Carl Anderson

Personal information
- Born: November 16, 1913 Middletown, Indiana, US
- Died: July 30, 2001 (aged 87) Nashville, Tennessee, US
- Listed height: 6 ft 3 in (1.91 m)
- Listed weight: 215 lb (98 kg)

Career information
- High school: Anderson (Anderson, Indiana)
- College: USC (1935–1938)
- Position: Guard
- Coaching career: 1946–1955

Career history

Playing
- 1938: Indianapolis Kautskys
- 1940: Hammond Ciesar All-Americans

Coaching
- 1946-1955: NC State University

= Carl Anderson (basketball) =

American basketball player (1913–2001)

Carl Henry "Buttercup" Anderson (November 16, 1913 – July 30, 2001) was an American professional basketball player. He played basketball for the University of Southern California from 1935 to 1939. He played in the National Basketball League for the Indianapolis Kautskys and Hammond Ciesar All-Americans but did not score a single point in five career games.
He married Harriett Ann Biggs and had a daughter Kristin Anderson (1940). On October 16, 1940 he joined the US Navy and served in WWII, where he earned a Bronze Star for his heroic actions during the kamikaze bombings at Okinawa.

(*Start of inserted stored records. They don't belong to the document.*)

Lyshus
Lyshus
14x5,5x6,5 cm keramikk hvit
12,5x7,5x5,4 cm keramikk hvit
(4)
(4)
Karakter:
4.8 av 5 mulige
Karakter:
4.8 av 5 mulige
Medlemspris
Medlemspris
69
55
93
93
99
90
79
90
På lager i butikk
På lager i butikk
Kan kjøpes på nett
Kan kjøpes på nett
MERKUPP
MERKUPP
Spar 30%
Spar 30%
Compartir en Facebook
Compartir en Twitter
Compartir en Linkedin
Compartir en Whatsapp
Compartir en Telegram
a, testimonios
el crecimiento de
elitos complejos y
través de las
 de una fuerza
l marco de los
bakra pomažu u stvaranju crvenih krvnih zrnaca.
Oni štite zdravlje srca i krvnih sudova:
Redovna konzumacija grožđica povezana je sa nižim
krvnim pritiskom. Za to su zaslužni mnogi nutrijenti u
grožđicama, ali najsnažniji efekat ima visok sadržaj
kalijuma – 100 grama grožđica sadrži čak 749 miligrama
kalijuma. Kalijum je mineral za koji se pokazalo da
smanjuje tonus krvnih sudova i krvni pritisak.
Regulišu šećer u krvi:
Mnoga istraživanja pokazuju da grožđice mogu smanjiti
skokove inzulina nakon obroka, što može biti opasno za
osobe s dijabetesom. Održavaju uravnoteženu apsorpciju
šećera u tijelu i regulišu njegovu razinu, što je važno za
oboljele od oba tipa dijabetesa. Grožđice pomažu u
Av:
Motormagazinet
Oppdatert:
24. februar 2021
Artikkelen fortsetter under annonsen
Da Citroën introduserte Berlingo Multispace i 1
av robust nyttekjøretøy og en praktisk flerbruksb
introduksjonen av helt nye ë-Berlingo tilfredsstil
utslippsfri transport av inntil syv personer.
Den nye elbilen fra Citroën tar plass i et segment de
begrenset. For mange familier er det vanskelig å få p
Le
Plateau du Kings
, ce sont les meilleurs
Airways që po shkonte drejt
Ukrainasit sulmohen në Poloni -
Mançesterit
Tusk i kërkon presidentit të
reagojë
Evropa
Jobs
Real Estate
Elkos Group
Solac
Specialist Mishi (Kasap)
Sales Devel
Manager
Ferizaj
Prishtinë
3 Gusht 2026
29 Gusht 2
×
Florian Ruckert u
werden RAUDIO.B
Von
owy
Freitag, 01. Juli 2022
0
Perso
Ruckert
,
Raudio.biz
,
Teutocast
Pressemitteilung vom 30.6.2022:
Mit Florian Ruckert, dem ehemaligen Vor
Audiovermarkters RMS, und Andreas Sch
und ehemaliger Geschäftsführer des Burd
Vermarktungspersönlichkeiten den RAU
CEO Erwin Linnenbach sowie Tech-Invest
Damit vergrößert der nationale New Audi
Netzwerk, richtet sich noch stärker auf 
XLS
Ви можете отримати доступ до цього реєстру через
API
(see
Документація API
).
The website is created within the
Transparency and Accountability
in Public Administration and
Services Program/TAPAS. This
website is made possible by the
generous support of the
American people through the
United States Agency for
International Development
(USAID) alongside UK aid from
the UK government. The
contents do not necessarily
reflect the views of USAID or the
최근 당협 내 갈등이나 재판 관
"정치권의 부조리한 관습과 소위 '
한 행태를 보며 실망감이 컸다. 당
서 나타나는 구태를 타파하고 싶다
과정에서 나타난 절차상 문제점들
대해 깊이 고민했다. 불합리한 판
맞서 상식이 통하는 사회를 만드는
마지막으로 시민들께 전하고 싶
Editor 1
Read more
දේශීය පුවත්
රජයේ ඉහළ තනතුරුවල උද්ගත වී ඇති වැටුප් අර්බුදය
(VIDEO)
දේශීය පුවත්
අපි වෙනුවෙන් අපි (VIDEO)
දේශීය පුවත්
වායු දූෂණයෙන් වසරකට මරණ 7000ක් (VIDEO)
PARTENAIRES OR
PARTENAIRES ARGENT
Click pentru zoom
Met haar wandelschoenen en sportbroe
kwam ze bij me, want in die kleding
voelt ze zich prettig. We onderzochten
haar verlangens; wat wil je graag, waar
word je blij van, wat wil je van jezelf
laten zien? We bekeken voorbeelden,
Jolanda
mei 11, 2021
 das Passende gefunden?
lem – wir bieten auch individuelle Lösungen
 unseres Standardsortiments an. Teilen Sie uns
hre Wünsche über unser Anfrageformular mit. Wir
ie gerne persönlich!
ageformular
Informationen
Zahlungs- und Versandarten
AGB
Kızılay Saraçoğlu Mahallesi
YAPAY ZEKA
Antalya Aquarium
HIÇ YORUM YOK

He returned home, and moved to Raleigh, North Carolina where in 1946 began his coaching career as an assistant coach at NC State University. In 1949, he had a son, Johnnie Leroy Anderson. He coached for NC State until the end of the 1955 season.

In the early '60s, he moved with his family to Nashville, Tennessee. On September 9, 1969, his daughter Kristin was killed in the Allegheny Flight 853 plane crash.